== WHAT YOU HAVE TO DO ==
Write out exactly the lines below starting at the one containing "Mapa del sitio" and ending at the one containing "Matsda2sh.com". Omit every picture.

== RECORDS SUPPLIED ==
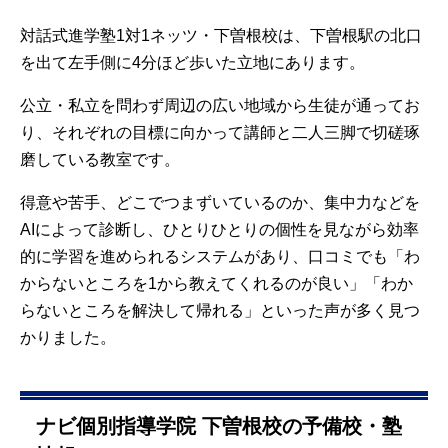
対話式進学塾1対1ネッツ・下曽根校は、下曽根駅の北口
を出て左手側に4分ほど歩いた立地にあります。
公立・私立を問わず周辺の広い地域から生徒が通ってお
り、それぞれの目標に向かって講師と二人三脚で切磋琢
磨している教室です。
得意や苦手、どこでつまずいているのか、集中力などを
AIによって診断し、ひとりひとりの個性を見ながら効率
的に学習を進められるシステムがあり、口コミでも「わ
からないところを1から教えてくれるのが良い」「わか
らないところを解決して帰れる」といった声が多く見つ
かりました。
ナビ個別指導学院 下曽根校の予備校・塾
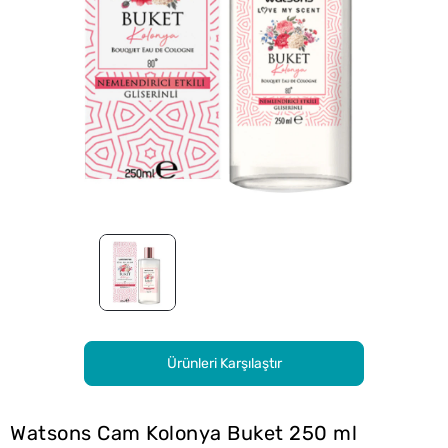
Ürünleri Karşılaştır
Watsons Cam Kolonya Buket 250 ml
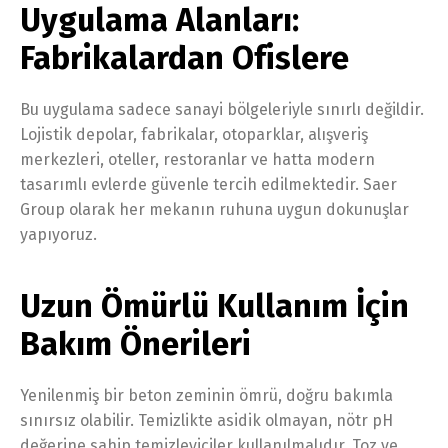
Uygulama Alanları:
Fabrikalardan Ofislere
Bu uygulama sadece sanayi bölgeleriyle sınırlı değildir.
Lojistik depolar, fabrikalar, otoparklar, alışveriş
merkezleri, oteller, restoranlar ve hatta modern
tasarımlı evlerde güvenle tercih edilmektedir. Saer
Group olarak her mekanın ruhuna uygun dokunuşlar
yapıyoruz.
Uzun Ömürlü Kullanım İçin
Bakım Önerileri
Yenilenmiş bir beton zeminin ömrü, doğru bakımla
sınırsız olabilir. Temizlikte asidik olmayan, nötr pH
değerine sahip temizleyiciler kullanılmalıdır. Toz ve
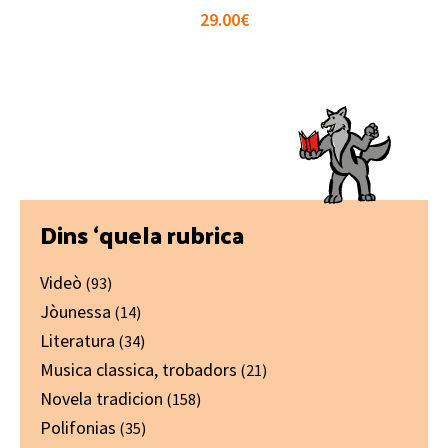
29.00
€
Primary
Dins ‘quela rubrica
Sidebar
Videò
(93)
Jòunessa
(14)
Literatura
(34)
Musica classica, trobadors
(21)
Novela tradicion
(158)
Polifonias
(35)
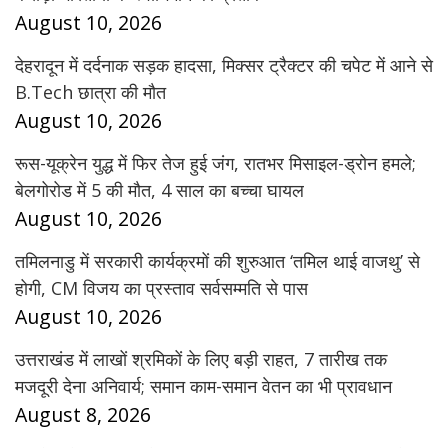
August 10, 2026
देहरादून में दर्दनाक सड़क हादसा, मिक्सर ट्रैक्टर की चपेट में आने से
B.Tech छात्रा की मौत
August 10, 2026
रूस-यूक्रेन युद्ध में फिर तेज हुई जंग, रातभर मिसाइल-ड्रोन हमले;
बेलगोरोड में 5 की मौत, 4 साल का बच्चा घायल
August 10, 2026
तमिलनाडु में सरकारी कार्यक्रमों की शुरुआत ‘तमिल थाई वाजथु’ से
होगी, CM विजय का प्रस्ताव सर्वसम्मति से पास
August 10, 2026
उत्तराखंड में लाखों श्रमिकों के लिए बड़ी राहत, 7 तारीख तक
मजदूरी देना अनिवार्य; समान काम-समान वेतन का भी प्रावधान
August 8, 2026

---

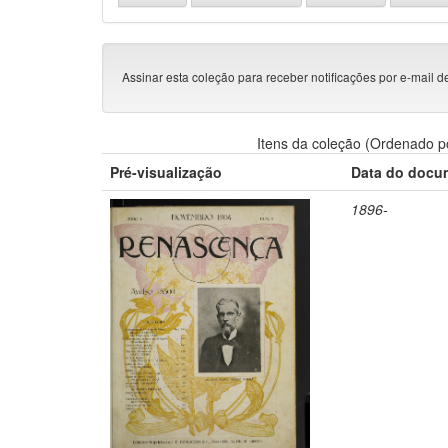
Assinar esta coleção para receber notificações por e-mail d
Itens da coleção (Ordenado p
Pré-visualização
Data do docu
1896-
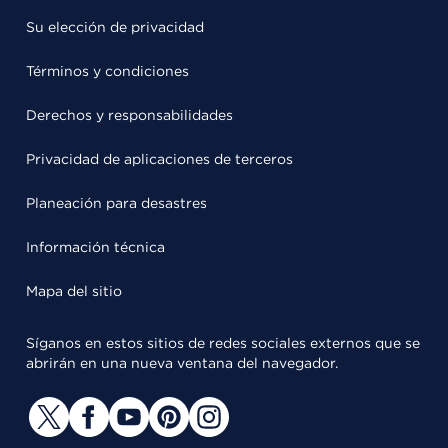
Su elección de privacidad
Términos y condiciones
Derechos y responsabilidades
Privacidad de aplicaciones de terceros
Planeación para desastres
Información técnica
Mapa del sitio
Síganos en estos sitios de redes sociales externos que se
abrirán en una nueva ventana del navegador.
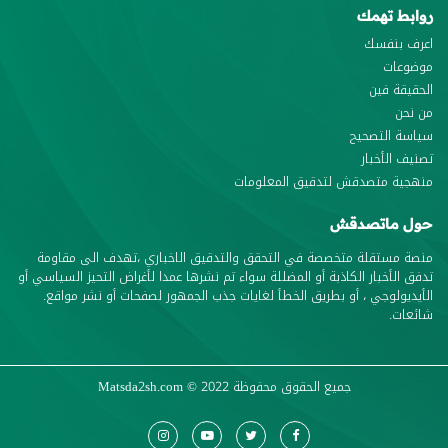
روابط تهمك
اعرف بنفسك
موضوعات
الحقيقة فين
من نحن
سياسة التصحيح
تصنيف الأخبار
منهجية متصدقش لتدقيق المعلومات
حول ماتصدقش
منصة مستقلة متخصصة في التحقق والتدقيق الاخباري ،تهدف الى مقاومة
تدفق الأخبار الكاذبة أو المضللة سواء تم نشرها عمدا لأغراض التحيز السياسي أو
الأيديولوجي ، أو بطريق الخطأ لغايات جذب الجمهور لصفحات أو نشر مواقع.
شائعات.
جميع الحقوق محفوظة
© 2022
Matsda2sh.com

==

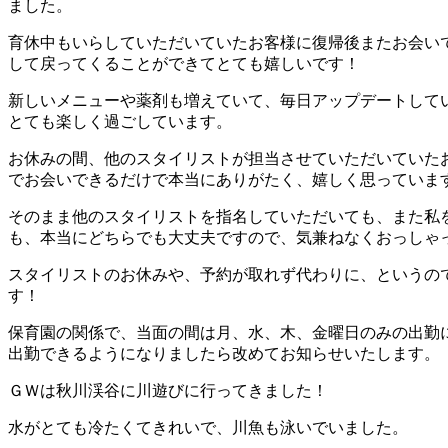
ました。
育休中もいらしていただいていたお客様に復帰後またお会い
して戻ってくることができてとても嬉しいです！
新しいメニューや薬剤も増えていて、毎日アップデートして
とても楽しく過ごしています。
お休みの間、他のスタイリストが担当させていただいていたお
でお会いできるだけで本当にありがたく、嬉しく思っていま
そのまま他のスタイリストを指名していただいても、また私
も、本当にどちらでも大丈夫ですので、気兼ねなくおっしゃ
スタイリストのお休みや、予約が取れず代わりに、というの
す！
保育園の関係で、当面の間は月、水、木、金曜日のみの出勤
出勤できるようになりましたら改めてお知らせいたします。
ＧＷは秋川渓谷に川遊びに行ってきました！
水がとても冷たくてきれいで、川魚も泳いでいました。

== ANSWER SPACE ==
Mapa del sitio
Síganos en estos sitios de redes sociales externos que se
abrirán en una nueva ventana del navegador.
روابط تهمك
اعرف بنفسك
موضوعات
الحقيقة فين
من نحن
سياسة التصحيح
تصنيف الأخبار
منهجية متصدقش لتدقيق المعلومات
حول ماتصدقش
منصة مستقلة متخصصة في التحقق والتدقيق الاخباري ،تهدف الى مقاومة
تدفق الأخبار الكاذبة أو المضللة سواء تم نشرها عمدا لأغراض التحيز السياسي أو
الأيديولوجي ، أو بطريق الخطأ لغايات جذب الجمهور لصفحات أو نشر مواقع.
شائعات.
جميع الحقوق محفوظة
© 2022
Matsda2sh.com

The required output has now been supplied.